BEL: Um ignorante em matéria de sinais, mas eu gosto mesmo assim.
ALEX: Desculpa, eu não parei de falar de mim hora nenhuma. Queria saber mais sobre você, mesmo sem entender.
BEL: Quer ser meu namorado?
ALEX: Hum... Eu tô sacando o que você quer...
(fundo musical original: “Só vale com você” – “com você eu vejo o dia nascendo; tudo, tudo mesmo a esperar por nós/ vai dizer que não sabe o que eu digo porque ainda é criança no amor?”)
(fundo musical alternativo: “A happy moment”)
Bel toma a iniciativa e coloca a sua mão direita sobre a esquerda de Alex, fazendo com que o estudante abra um sorriso.
Em câmera lenta, vê-se o casal recém formado rindo no meio das árvores que embelezam o estacionamento. A câmera afasta-se dos dois é o título do filme aparece inscrito na parede cinza.
Cena 3 (casa lotérica)
Agora, as cores das roupas de Alex e Bel estão invertidas – sutilmente demonstrando que eles não entram em acordo quase nunca.
NARRADOR: Apesar de a Libras ser reconhecida como uma das formas oficiais de comunicação, e de a dificuldade para ouvir ser a terceira maior causa de deficiência no país, eu nunca fui bom de perceber o mundo ao meu redor... Pelo menos, não o mundo que me interessava.
O casal está na frente de uma loja do shopping que fica ao lado da casa lotérica. Alex, empolgado, caminha um pouco à frente da namorada, enquanto Bel demonstra impaciência.
ALEX: A bandeira da conta da luz veio vermelha nesse mês. Mas eu descobri como economizar a energia elétrica lá de casa sem fazer “macaco”. A gente só precisa calcular a raiz quadrada de B² - 4 a.c! E se X equivale a cem quilowatts, o valor de Y é igual a...

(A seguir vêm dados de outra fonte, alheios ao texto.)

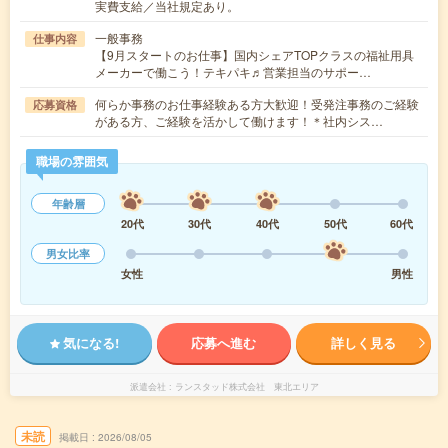
実費支給／当社規定あり。
一般事務
仕事内容
【9月スタートのお仕事】国内シェアTOPクラスの福祉用具
メーカーで働こう！テキパキ♬営業担当のサポー…
何らか事務のお仕事経験ある方大歓迎！受発注事務のご経験
応募資格
がある方、ご経験を活かして働けます！＊社内シス…
職場の雰囲気
年齢層
20代
30代
40代
50代
60代
男女比率
女性
男性
気になる!
応募へ進む
詳しく見る
派遣会社
ランスタッド株式会社 東北エリア
未読
掲載日
2026/08/05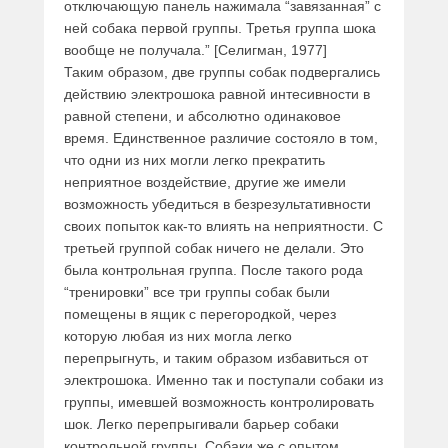
отключающую панель нажимала “завязанная” с
ней собака первой группы. Третья группа шока
вообще не получала.” [Селигман, 1977]
Таким образом, две группы собак подвергались
действию электрошока равной интесивности в
равной степени, и абсолютно одинаковое
время. Единственное различие состояло в том,
что одни из них могли легко прекратить
неприятное воздействие, другие же имели
возможность убедиться в безрезультативности
своих попыток как-то влиять на неприятности. С
третьей группой собак ничего не делали. Это
была контрольная группа. После такого рода
“тренировки” все три группы собак были
помещены в ящик с перегородкой, через
которую любая из них могла легко
перепрыгнуть, и таким образом избавиться от
электрошока. Именно так и поступали собаки из
группы, имевшей возможность контролировать
шок. Легко перепрыгивали барьер собаки
контрольной группы. Собаки же с опытом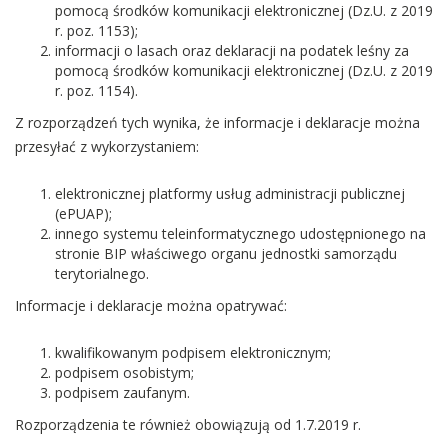
pomocą środków komunikacji elektronicznej (Dz.U. z 2019
r. poz. 1153);
informacji o lasach oraz deklaracji na podatek leśny za
pomocą środków komunikacji elektronicznej (Dz.U. z 2019
r. poz. 1154).
Z rozporządzeń tych wynika, że informacje i deklaracje można
przesyłać z wykorzystaniem:
elektronicznej platformy usług administracji publicznej
(ePUAP);
innego systemu teleinformatycznego udostępnionego na
stronie BIP właściwego organu jednostki samorządu
terytorialnego.
Informacje i deklaracje można opatrywać:
kwalifikowanym podpisem elektronicznym;
podpisem osobistym;
podpisem zaufanym.
Rozporządzenia te również obowiązują od 1.7.2019 r.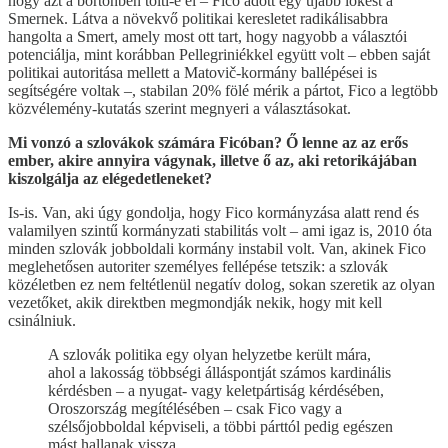
hogy azt a börtönben tölti-e el – Fico adott egy újabb lökést a
Smernek. Látva a növekvő politikai keresletet radikálisabbra
hangolta a Smert, amely most ott tart, hogy nagyobb a választói
potenciálja, mint korábban Pellegriniékkel együtt volt – ebben saját
politikai autoritása mellett a Matovič-kormány ballépései is
segítségére voltak –, stabilan 20% fölé mérik a pártot, Fico a legtöbb
közvélemény-kutatás szerint megnyeri a választásokat.
Mi vonzó a szlovákok számára Ficóban? Ő lenne az az erős
ember, akire annyira vágynak, illetve ő az, aki retorikájában
kiszolgálja az elégedetleneket?
Is-is. Van, aki úgy gondolja, hogy Fico kormányzása alatt rend és
valamilyen szintű kormányzati stabilitás volt – ami igaz is, 2010 óta
minden szlovák jobboldali kormány instabil volt. Van, akinek Fico
meglehetősen autoriter személyes fellépése tetszik: a szlovák
közéletben ez nem feltétlenül negatív dolog, sokan szeretik az olyan
vezetőket, akik direktben megmondják nekik, hogy mit kell
csinálniuk.
A szlovák politika egy olyan helyzetbe került mára,
ahol a lakosság többségi álláspontját számos kardinális
kérdésben – a nyugat- vagy keletpártiság kérdésében,
Oroszország megítélésében – csak Fico vagy a
szélsőjobboldal képviseli, a többi párttól pedig egészen
mást hallanak vissza,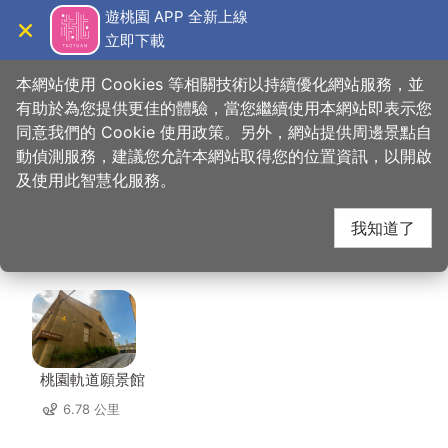
跳
遊桃園 APP 全新上線
到
立即下載
導覽
關閉
主
桃園觀光導覽網
首頁
>
想去的地方
>
美食、購物
>
華川宴麻辣鴛鴦火鍋(蘆竹店)
要
本網站使用 Cookies 等相關技術以持續優化網站服務，並
內
有助於為您提供更佳的體驗，當您繼續使用本網站即表示您
容
同意我們的 Cookie 使用政策。另外，網站提供周邊景點自
華川宴麻辣鴛鴦火鍋(蘆
區
動偵測服務，建議您允許本網站取得您的位置資訊，以開啟
塊
及使用此智慧化服務。
竹店) 周邊景點
我知道了
共有 101 處景點
桃園軌道願景館
6.78 公里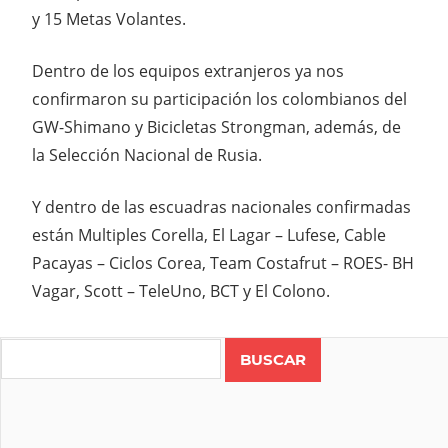
y 15 Metas Volantes.
Dentro de los equipos extranjeros ya nos
confirmaron su participación los colombianos del
GW-Shimano y Bicicletas Strongman, además, de
la Selección Nacional de Rusia.
Y dentro de las escuadras nacionales confirmadas
están Multiples Corella, El Lagar – Lufese, Cable
Pacayas – Ciclos Corea, Team Costafrut – ROES- BH
Vagar, Scott – TeleUno, BCT y El Colono.
Search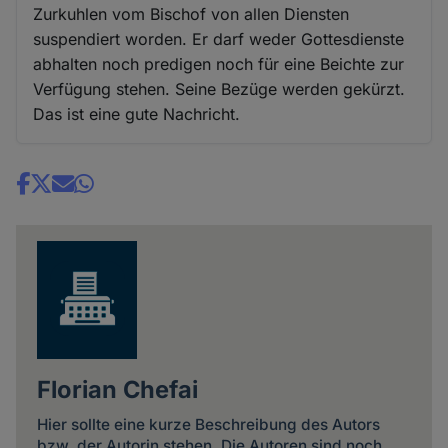
Zurkuhlen vom Bischof von allen Diensten
suspendiert worden. Er darf weder Gottesdienste
abhalten noch predigen noch für eine Beichte zur
Verfügung stehen. Seine Bezüge werden gekürzt.
Das ist eine gute Nachricht.
Share
news
Florian Chefai
Hier sollte eine kurze Beschreibung des Autors
bzw. der Autorin stehen. Die Autoren sind noch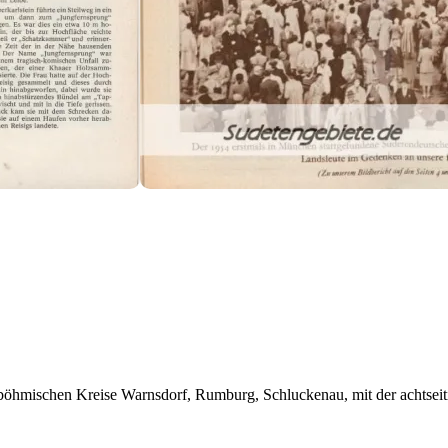
böhmischen Kreise Warnsdorf, Rumburg, Schluckenau, mit der achtseit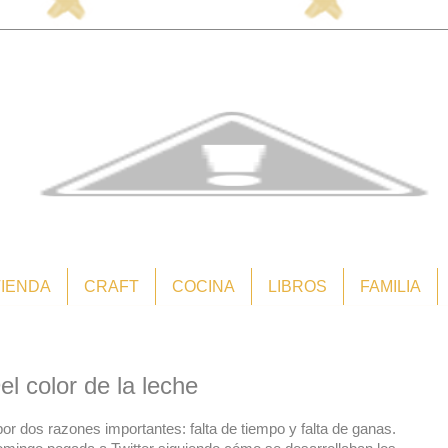
TIENDA
CRAFT
COCINA
LIBROS
FAMILIA
el color de la leche
or dos razones importantes: falta de tiempo y falta de ganas.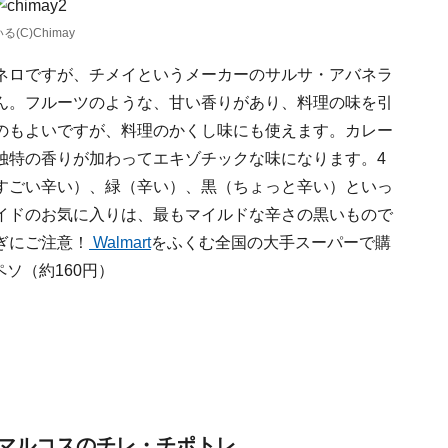
C)Chimay
ネロですが、チメイというメーカーのサルサ・アバネラ
ん。フルーツのような、甘い香りがあり、料理の味を引
のもよいですが、料理のかくし味にも使えます。カレー
独特の香りが加わってエキゾチックな味になります。4
すごい辛い）、緑（辛い）、黒（ちょっと辛い）といっ
イドのお気に入りは、最もマイルドな辛さの黒いもので
ぎにご注意！
Walmart
をふくむ全国の大手スーパーで購
ペソ（約160円）
マルコスのチレ・チポトレ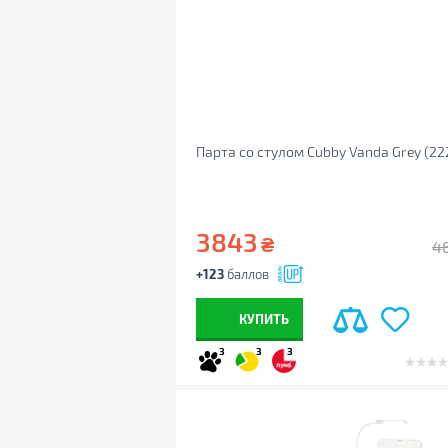
Парта со стулом Cubby Vanda Grey (22
3843
₴
4
+123
баллов
КУПИТЬ
3
3
3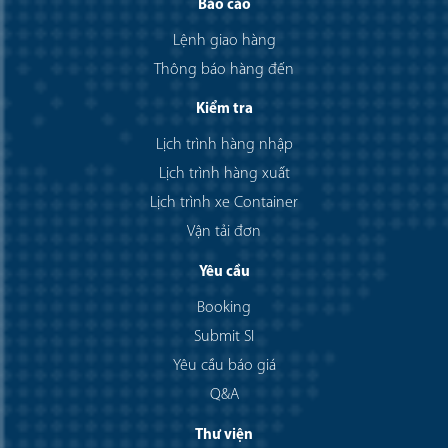
Báo cáo
Lệnh giao hàng
Thông báo hàng đến
Kiểm tra
Lịch trình hàng nhập
Lịch trình hàng xuất
Lịch trình xe Container
Vận tải đơn
Yêu cầu
Booking
Submit SI
Yêu cầu báo giá
Q&A
Thư viện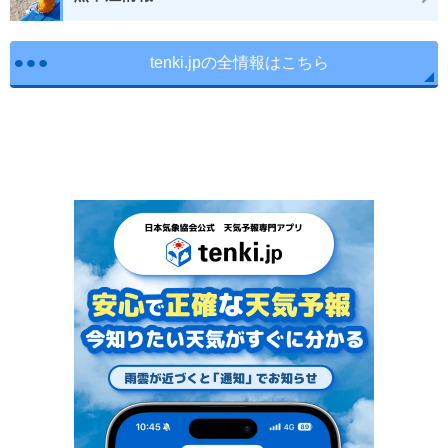
tenki.jpの全情報はこちら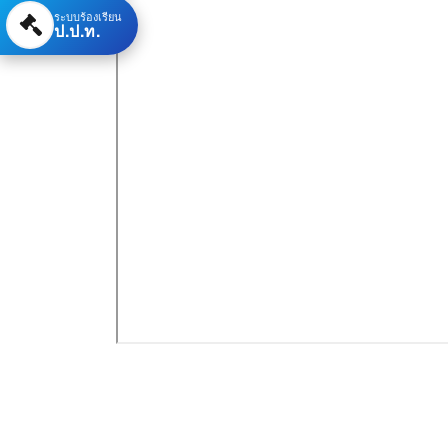
ระบบร้องเรียน
ป.ป.ท.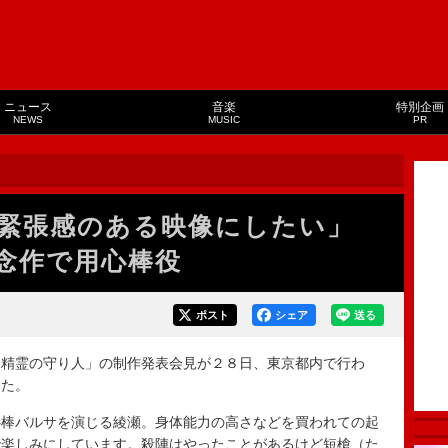
ニュース
音楽
特別企画
NEWS
MUSIC
PR
と緊張感のある映像にしたい」
念作で用心棒役
ポスト
シェア
送る
精霊の守り人」の制作発表会見が２８日、東京都内で行わ
した。
棒バルサを演じる綾瀬。身体能力の高さなどを買われての起
で楽しみにしています。殺陣はやったことがあるけど短槍（た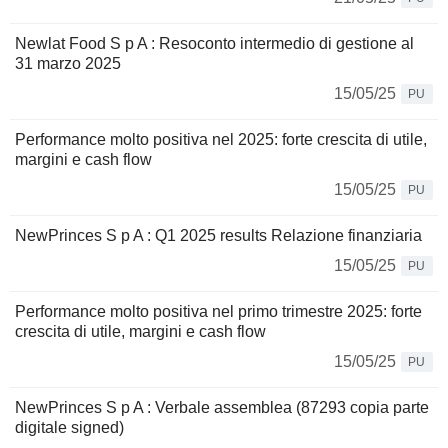
Newlat Food S p A : Resoconto intermedio di gestione al
31 marzo 2025
15/05/25
PU
Performance molto positiva nel 2025: forte crescita di utile,
margini e cash flow
15/05/25
PU
NewPrinces S p A : Q1 2025 results Relazione finanziaria
15/05/25
PU
Performance molto positiva nel primo trimestre 2025: forte
crescita di utile, margini e cash flow
15/05/25
PU
NewPrinces S p A : Verbale assemblea (87293 copia parte
digitale signed)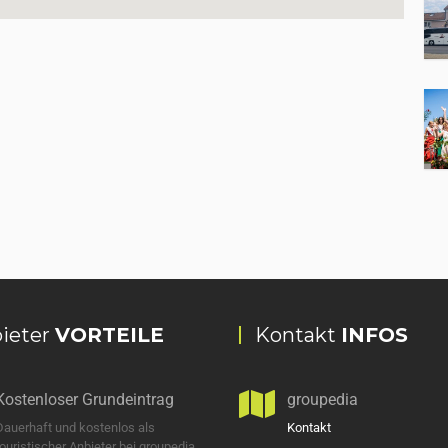
ieter
VORTEILE
Kontakt
INFOS
Kostenloser Grundeintrag
groupedia
Dauerhaft und kostenlos als
Kontakt
touristischer Anbieter bei groupedia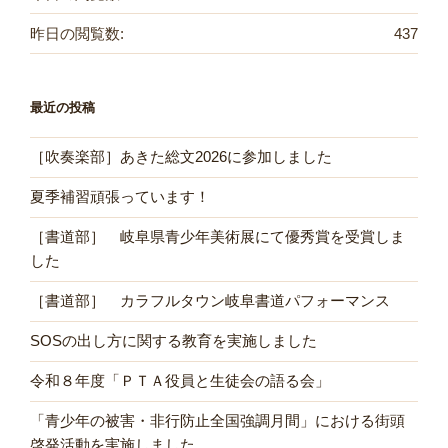
昨日の閲覧数:
437
最近の投稿
［吹奏楽部］あきた総文2026に参加しました
夏季補習頑張っています！
［書道部］ 岐阜県青少年美術展にて優秀賞を受賞しま
した
［書道部］ カラフルタウン岐阜書道パフォーマンス
SOSの出し方に関する教育を実施しました
令和８年度「ＰＴＡ役員と生徒会の語る会」
「青少年の被害・非行防止全国強調月間」における街頭
啓発活動を実施しました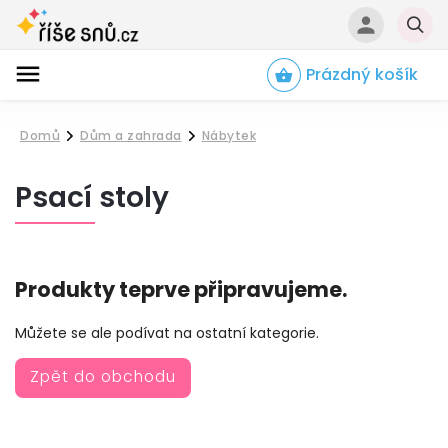
Prázdný košík
Hledat
Domů
Dům a zahrada
Nábytek
/
/
Psací stoly
Produkty teprve připravujeme.
Můžete se ale podívat na ostatní kategorie.
Zpět do obchodu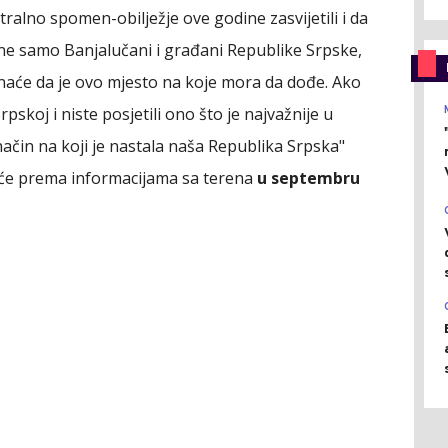
lno spomen-obilježje ove godine zasvijetili i da
 ne samo Banjalučani i građani Republike Srpske,
aće da je ovo mjesto na koje mora da dođe. Ako
 Srpskoj i niste posjetili ono što je najvažnije u
 način na koji je nastala naša Republika Srpska"
 će prema informacijama sa terena
u septembru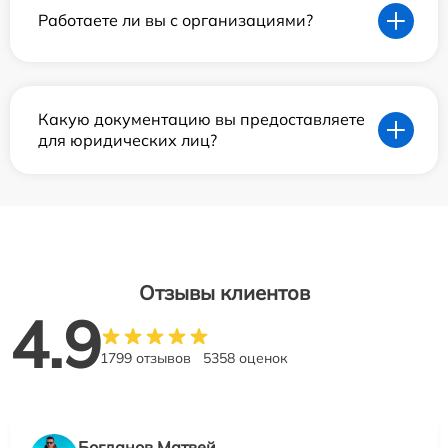
Работаете ли вы с организациями?
Какую документацию вы предоставляете
для юридических лиц?
Отзывы клиентов
4.9
1799 отзывов
5358 оценок
Богданов Матвей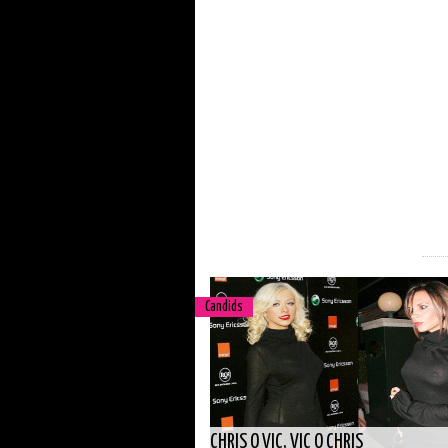
Candids
CHRIS O VIC, VIC O CHRIS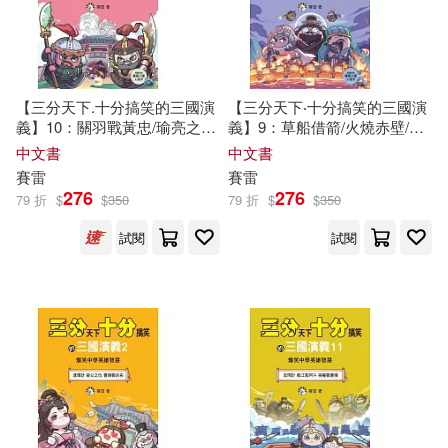
【三分天下.十分搞笑的三國演
【三分天下‧十分搞笑的三國演
義】10：關羽戰黃忠/瑜亮之爭/
義】9：草船借箭/火燒赤壁/周
曹操除馬騰──爆笑中學英雄智
瑜大戰曹仁──爆笑中學英雄智
中文書
中文書
慧﹝中高年級歷史圖文讀本﹞
慧﹝中高年級歷史圖文讀本﹞
賽雷
賽雷
(附贈- 三國戰鬥人物卡)
(附贈- 三國戰鬥人物卡)
276
276
79 折
$
$
350
79 折
$
$
350
試閱
試閱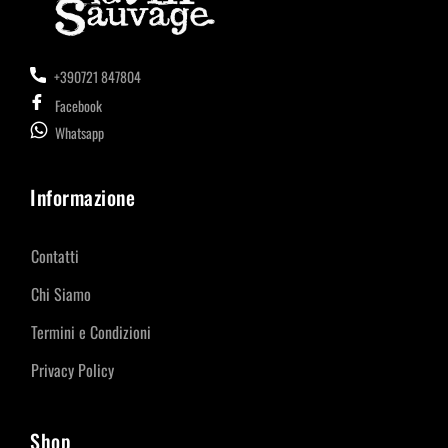
+390721 847804
Facebook
Whatsapp
Informazione
Contatti
Chi Siamo
Termini e Condizioni
Privacy Policy
Shop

BEL: Para! Você não percebeu o que tá acontecendo? A gente não se entende.
ALEX: Hã?
BEL: A gente não tá falando a mesma língua, entendeu?
ALEX: Ih... Pela cara tá rolando uma D.R...
BEL: Tá, sim! Olha quanto tempo estamos juntos! Você não conseguiu aprender nada comigo! Nem se esforça!
Alex dá um lento bocejo (mesmo sem compreender o que Bel diz, deixa o seu jeito entediado evidente).
BEL: Se eu te perguntar o que é que eu faço da vida, duvido que você saiba!
ALEX: Bel, tá muito acelerada! Vai com calma!
BEL: (passa a sinalizar vagarosamente) Não tá dando certo... Acho melhor a gente terminar.
Alex coloca as mãos sobre a cabeça e roda olhando para Bel. Ela o olha na esperança de que ele tenha entendido o fim da relação e peça desculpas, mas ele dispara:
ALEX: Tô na mesma, continuo sem entender.
Bel revira os olhos, segura Alex pelos ombros, vira o corpo do rapaz para que ele fique de costas e dá-lhe um chute no traseiro.
(fundo musical original: “Lembranças” – “e hoje, o silêncio que ficou/ eu sinto a tristeza que restou/ há sempre um vazio em minha vida/ quando relembro nossa despedida”)
Ela sai bastante irritada, e num primeiro momento a câmera mostra a moça passando no meio dos transeuntes. Entretanto, quando a câmera mostra Alex atônito com o que acaba de acontecer, o equipamento aproxima-se dele reduzindo a velocidade. Em outra tomada, também em câmera lenta, é possível ver Bel indo em direção à saída do shopping. O jovem falante fica decepcionado por entender o que está acontecendo.
A tela é tomada por uma transição de fade out.